Gif showing a chart representing the results of the Camden randomzed evaluation.
When only looking at the treatment group over time, it appears as though there is a decline in hospital visits. When the control group is added, it is clear that the control group experiences the same decline.

This doesn’t mean that these problems went away—these patients continued to have diabetes and high rates of hospitalizations. However, had researchers only been looking at what happened to those in the program, without a control group for comparison, they would have erroneously concluded that the food-as-medicine and Camden Coalition’s programs were having positive effects.

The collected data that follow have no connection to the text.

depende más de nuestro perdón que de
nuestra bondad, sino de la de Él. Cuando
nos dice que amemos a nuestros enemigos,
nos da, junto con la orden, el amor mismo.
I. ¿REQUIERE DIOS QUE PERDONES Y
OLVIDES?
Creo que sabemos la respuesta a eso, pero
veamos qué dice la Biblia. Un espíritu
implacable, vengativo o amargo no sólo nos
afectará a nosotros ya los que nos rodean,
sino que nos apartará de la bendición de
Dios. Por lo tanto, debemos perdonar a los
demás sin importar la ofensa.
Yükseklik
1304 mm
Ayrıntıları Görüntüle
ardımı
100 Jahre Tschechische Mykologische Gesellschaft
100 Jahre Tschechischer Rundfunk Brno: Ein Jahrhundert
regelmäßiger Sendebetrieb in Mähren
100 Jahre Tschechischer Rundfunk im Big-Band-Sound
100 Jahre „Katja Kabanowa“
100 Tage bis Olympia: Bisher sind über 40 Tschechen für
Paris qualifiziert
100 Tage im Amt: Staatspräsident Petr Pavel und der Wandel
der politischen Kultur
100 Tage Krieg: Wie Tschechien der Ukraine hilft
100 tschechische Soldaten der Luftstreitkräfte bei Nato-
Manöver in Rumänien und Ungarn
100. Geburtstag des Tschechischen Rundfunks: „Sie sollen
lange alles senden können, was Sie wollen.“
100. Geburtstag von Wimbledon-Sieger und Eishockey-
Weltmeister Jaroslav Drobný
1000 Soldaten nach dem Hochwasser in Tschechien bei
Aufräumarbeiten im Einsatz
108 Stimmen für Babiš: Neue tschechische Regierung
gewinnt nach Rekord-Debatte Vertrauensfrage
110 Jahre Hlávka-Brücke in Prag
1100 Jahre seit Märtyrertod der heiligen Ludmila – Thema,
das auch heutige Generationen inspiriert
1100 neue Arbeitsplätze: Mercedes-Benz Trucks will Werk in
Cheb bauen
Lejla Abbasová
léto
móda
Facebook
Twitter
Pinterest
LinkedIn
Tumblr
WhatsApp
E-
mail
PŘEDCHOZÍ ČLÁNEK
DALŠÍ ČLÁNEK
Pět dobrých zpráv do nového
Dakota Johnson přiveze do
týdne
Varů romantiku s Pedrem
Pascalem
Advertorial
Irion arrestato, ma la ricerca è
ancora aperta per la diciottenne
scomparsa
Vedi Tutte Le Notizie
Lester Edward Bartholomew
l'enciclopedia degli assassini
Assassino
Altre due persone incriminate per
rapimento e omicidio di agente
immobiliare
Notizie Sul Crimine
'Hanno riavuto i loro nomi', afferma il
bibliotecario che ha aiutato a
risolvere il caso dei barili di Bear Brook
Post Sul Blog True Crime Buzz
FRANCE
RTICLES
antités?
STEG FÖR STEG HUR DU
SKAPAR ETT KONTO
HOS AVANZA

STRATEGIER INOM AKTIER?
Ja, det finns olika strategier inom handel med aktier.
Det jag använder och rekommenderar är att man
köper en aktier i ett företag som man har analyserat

On the other hand, despite the presence of regression to the mean, many programs implemented in response to extreme signals, such as tutoring and housing stability interventions, have shown positive effects in randomized evaluations. Across 96 randomized evaluations included in J-PAL’s Tutoring Evidence Review, tutoring consistently led to improved learning outcomes and has been a focus of scale up activities in response to Covid-19’s disruption of education. Programs targeting people at risk of eviction—such as Homebase, a comprehensive eviction prevention program—can be effective at reducing time spent in shelters. It would have been difficult to rigorously demonstrate these impacts without randomized evaluations.

Learning from regression to the mean

Being aware of regression to the mean can help researchers and implementing organizations identify priority programs for rigorous evaluation. In the case of high-need, high-cost patients, both previous research and warnings from other practitioners signaled the risk of regression to the mean, but it required a randomized evaluation to rigorously demonstrate the null effect of the program on hospital readmissions. 

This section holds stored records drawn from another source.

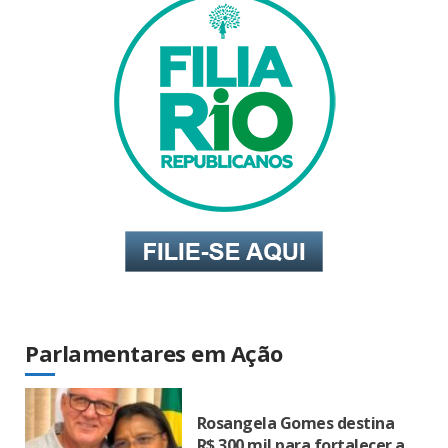
Parlamentares em Ação
Rosangela Gomes destina
R$ 300 mil para fortalecer a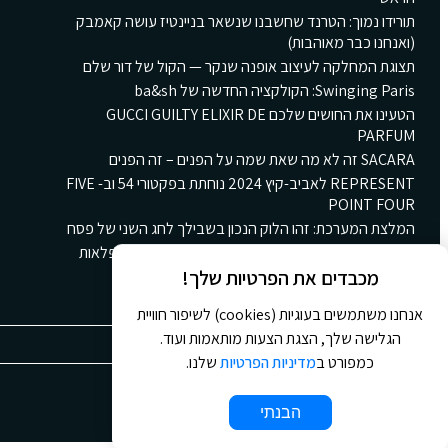
תורידו נמוך: הטרנד שחשבנו שנשאר בניינטיז עושה קאמבק
(ואנחנו כבר מאוהבות)
תצוגת המחלקה לעיצוב אופנה שנקר — הקול של דור שלם
Swinging Paris: הקולקציה החדשה של ba&sh
הטעינו את החושים שלכם GUCCI GUILTY ELIXIR DE
PARFUM
SACARA זה לא מה שאת שמה על הפנים – זה הפנים
REPRESENT לאביב-קיץ 2024 נוחתת בפקטורי 54 וב- FIVE
POINT FOUR
המלצת המערכת: זהו הלוק הנכון בשבילך לחג השני של פסח
קולקציית הקינוחים החורפית החדשה של גולדה: ארץ פלאות
חורפית ומתוקה
מכבדים את הפרטיות שלך!
אנחנו משתמשים בעוגיות (cookies) לשיפור חוויית
הגלישה שלך, הצגת הצעות מותאמות ועוד.
כמפורט ב
מדיניות הפרטיות
שלנו.
© 2026 כל הזכויות שמורות ל
Jour Magazine
הבנתי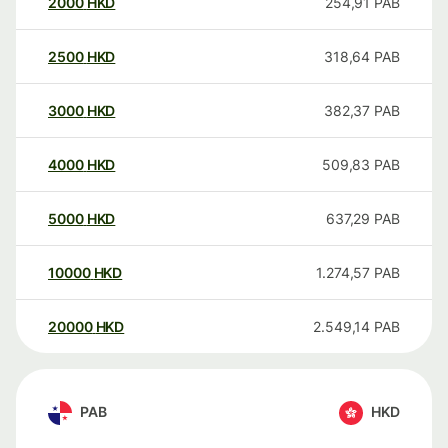
2000
HKD
254,91
PAB
2500
HKD
318,64
PAB
3000
HKD
382,37
PAB
4000
HKD
509,83
PAB
5000
HKD
637,29
PAB
10000
HKD
1.274,57
PAB
20000
HKD
2.549,14
PAB
PAB
HKD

As programs often only have access to pre-post data from their participants before launching a randomized evaluation, researchers should be aware that rigorously evaluating programs in these contexts may end up revealing that promising interventions are not as effective as they seemed. Researchers should prepare implementing partners accordingly and assess their willingness to learn about their programs, regardless of the outcome, when designing an evaluation and assessing the viability of a research partnership

Researchers may also want to differentiate between statistical regression to the mean and alternative explanations for improvements in the comparison group, such as behavior change in response to initial measurements or being in a research study. To do so, researchers should consider additional study arms, such as a supplemental comparison group that is less involved in study procedures, or replicating the evaluation in a different setting with fewer wraparound services. For example, researchers speculated in the food-as-medicine program that access to care within an integrated health care system may have allowed all participants to reduce their blood sugar levels.

For researchers aiming to bolster the well-being of people facing extreme circumstances, being aware of regression to the mean and how it affects impact evaluations is key to generating rigorous, actionable evidence.